"""
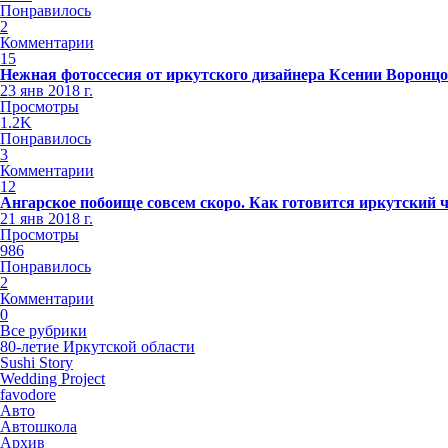
Понравилось
2
Комментарии
15
Нежная фотоссесия от иркутского дизайнера Ксении Воронц
23 янв 2018 г.
Просмотры
1.2K
Понравилось
3
Комментарии
12
Ангарское побоище совсем скоро. Как готовится иркутский 
21 янв 2018 г.
Просмотры
986
Понравилось
2
Комментарии
0
Все рубрики
80-летие Иркутской области
Sushi Story
Wedding Project
favodore
Авто
Автошкола
Архив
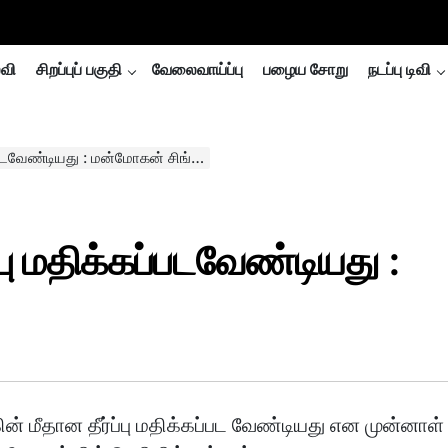
்வி
சிறப்புப் பகுதி
வேலைவாய்ப்பு
பழைய சோறு
நடப்பு டிவி
ப்படவேண்டியது : மன்மோகன் சிங்…
்பு மதிக்கப்படவேண்டியது :
ின் மீதான தீர்ப்பு மதிக்கப்பட வேண்டியது என முன்னாள்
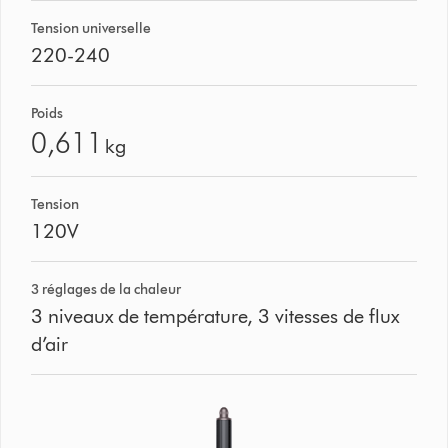
Tension universelle
220-240
Poids
0,611
kg
Tension
120V
3 réglages de la chaleur
3 niveaux de température, 3 vitesses de flux
d’air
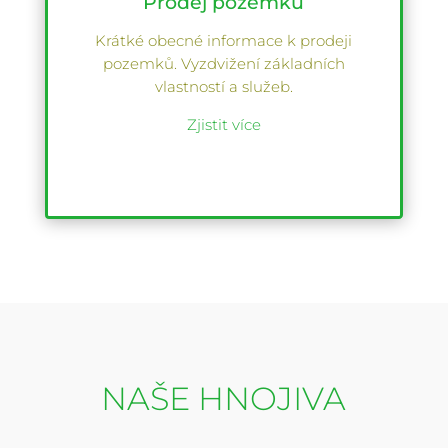
Prodej pozemků
Krátké obecné informace k prodeji
pozemků. Vyzdvižení základních
vlastností a služeb.
Zjistit více
NAŠE HNOJIVA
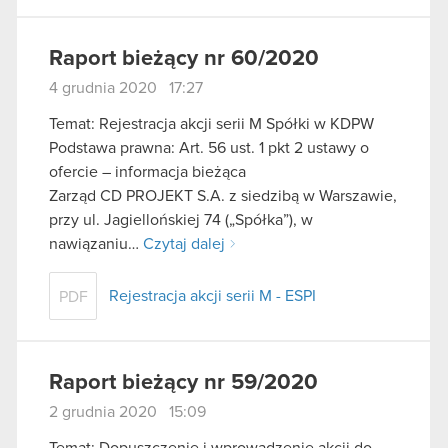
Raport bieżący nr 60/2020
4 grudnia 2020 17:27
Temat: Rejestracja akcji serii M Spółki w KDPW
Podstawa prawna: Art. 56 ust. 1 pkt 2 ustawy o
ofercie – informacja bieżąca
Zarząd CD PROJEKT S.A. z siedzibą w Warszawie,
przy ul. Jagiellońskiej 74 („Spółka”), w
nawiązaniu…
Czytaj dalej
Rejestracja akcji serii M - ESPI
PDF
Raport bieżący nr 59/2020
2 grudnia 2020 15:09
Temat: Dopuszczenie i wprowadzenie akcji do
"""
• What is needed
Reproduce each line from the records that contains the word "Raport".

• Expected answer
Raport bieżący nr 60/2020
Raport bieżący nr 59/2020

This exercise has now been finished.